* _Work required_: Whenever a line in the records below holds the string "воздухе", copy it out.

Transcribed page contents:
────

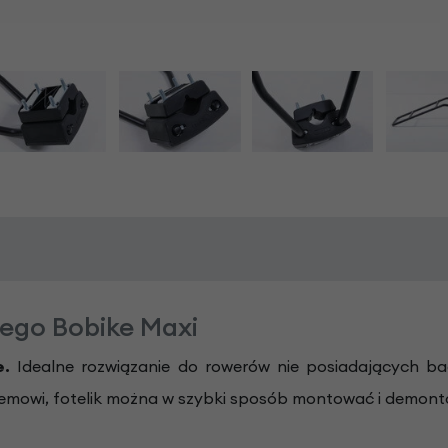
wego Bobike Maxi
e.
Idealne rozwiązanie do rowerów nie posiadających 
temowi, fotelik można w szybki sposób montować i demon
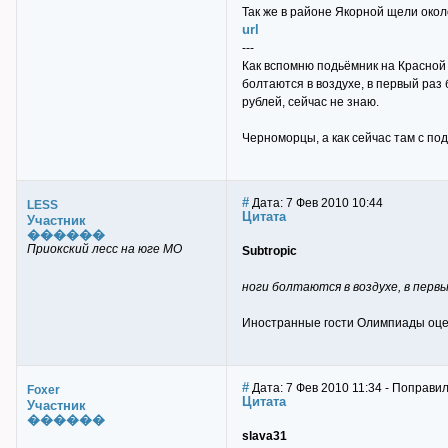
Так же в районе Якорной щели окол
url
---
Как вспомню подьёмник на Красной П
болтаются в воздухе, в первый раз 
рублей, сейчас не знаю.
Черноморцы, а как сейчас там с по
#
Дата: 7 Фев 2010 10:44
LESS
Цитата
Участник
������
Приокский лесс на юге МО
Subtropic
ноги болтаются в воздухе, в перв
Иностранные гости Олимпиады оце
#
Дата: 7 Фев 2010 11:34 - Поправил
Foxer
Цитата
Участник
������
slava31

────

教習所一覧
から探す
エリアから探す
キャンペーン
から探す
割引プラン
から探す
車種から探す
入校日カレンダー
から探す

────

* _Answer section_:
болтаются в воздухе, в первый раз 
ноги болтаются в воздухе, в перв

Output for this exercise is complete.